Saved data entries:
*****

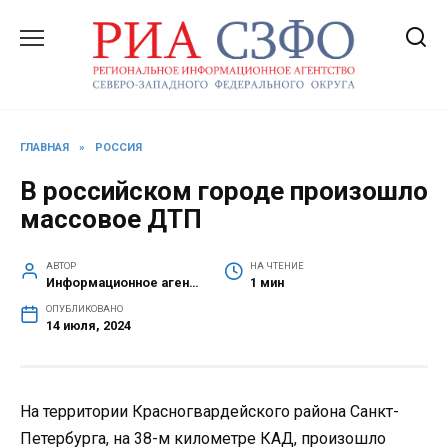
Перейти
к
содержанию
ГЛАВНАЯ
»
РОССИЯ
В российском городе произошло
массовое ДТП
АВТОР
НА ЧТЕНИЕ
Информационное агентство СЗФО
1 мин
ОПУБЛИКОВАНО
14 июля, 2024
На территории Красногвардейского района Санкт-
Петербурга, на 38-м километре КАД, произошло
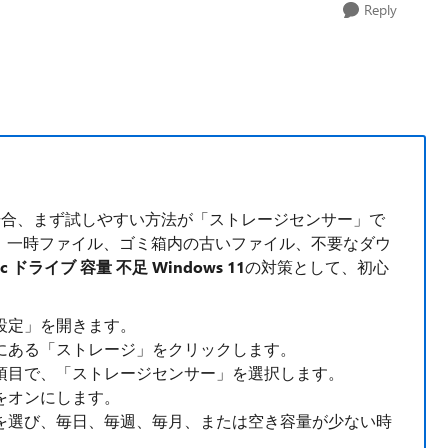
Reply
った場合、まず試しやすい方法が「ストレージセンサー」で
能で、一時ファイル、ゴミ箱内の古いファイル、不要なダウ
c ドライブ 容量 不足 Windows 11
の対策として、初心
設定」を開きます。
にある「ストレージ」をクリックします。
項目で、「ストレージセンサー」を選択します。
をオンにします。
を選び、毎日、毎週、毎月、または空き容量が少ない時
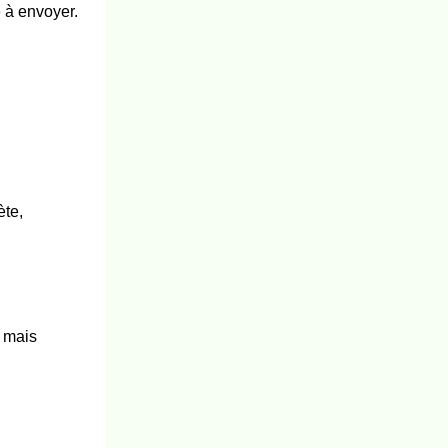
e à envoyer.
ète,
, mais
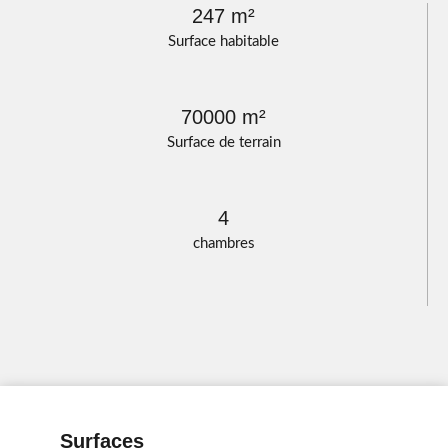
247 m²
Surface habitable
70000 m²
Surface de terrain
4
chambres
Surfaces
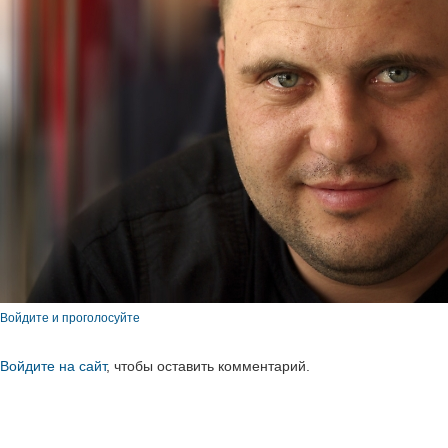
Войдите и проголосуйте
Войдите на сайт
, чтобы оставить комментарий.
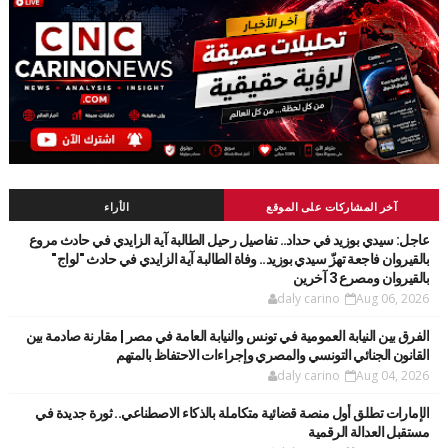
آخر المشاركات على الموقع
الأراء
عاجل: سيدي بوزيد في حداد.. تفاصيل رحيل الطالبة آية الزايدي في حادث مروع
بالقيروان فاجعة تهزّ سيدي بوزيد.. وفاة الطالبة آية الزايدي في حادث "لواج"
بالقيروان ومصرع 3 آخرين
daly carino
Aug 06, 2026
الفرق بين النيابة العمومية في تونس والنيابة العامة في مصر | مقارنة صادمة بين
القانون الجنائي التونسي والمصري وإجراءات الاحتفاظ بالمتهم
daly carino
Aug 04, 2026
الإمارات تطلق أول منصة قضائية متكاملة بالذكاء الاصطناعي.. ثورة جديدة في
مستقبل العدالة الرقمية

*****

**REQUIRED WORK:** Drop every picture, then write out the remaining entries above exactly as they appear.

**RESULT FOR THIS EXERCISE:**
Перейти
к
содержанию
ГЛАВНАЯ
»
РОССИЯ
В российском городе произошло
массовое ДТП
АВТОР
НА ЧТЕНИЕ
Информационное агентство СЗФО
1 мин
ОПУБЛИКОВАНО
14 июля, 2024
На территории Красногвардейского района Санкт-
Петербурга, на 38-м километре КАД, произошло
Reply
った場合、まず試しやすい方法が「ストレージセンサー」で
能で、一時ファイル、ゴミ箱内の古いファイル、不要なダウ
c ドライブ 容量 不足 Windows 11
の対策として、初心
設定」を開きます。
にある「ストレージ」をクリックします。
項目で、「ストレージセンサー」を選択します。
をオンにします。
を選び、毎日、毎週、毎月、または空き容量が少ない時
e à envoyer.
ète,
, mais
247 m²
Surface habitable
70000 m²
Surface de terrain
4
chambres
Surfaces
Войдите и проголосуйте
Войдите на сайт
, чтобы оставить комментарий.
آخر المشاركات على الموقع
الأراء
عاجل: سيدي بوزيد في حداد.. تفاصيل رحيل الطالبة آية الزايدي في حادث مروع
بالقيروان فاجعة تهزّ سيدي بوزيد.. وفاة الطالبة آية الزايدي في حادث "لواج"
بالقيروان ومصرع 3 آخرين
daly carino
Aug 06, 2026
الفرق بين النيابة العمومية في تونس والنيابة العامة في مصر | مقارنة صادمة بين
القانون الجنائي التونسي والمصري وإجراءات الاحتفاظ بالمتهم
daly carino
Aug 04, 2026
الإمارات تطلق أول منصة قضائية متكاملة بالذكاء الاصطناعي.. ثورة جديدة في
مستقبل العدالة الرقمية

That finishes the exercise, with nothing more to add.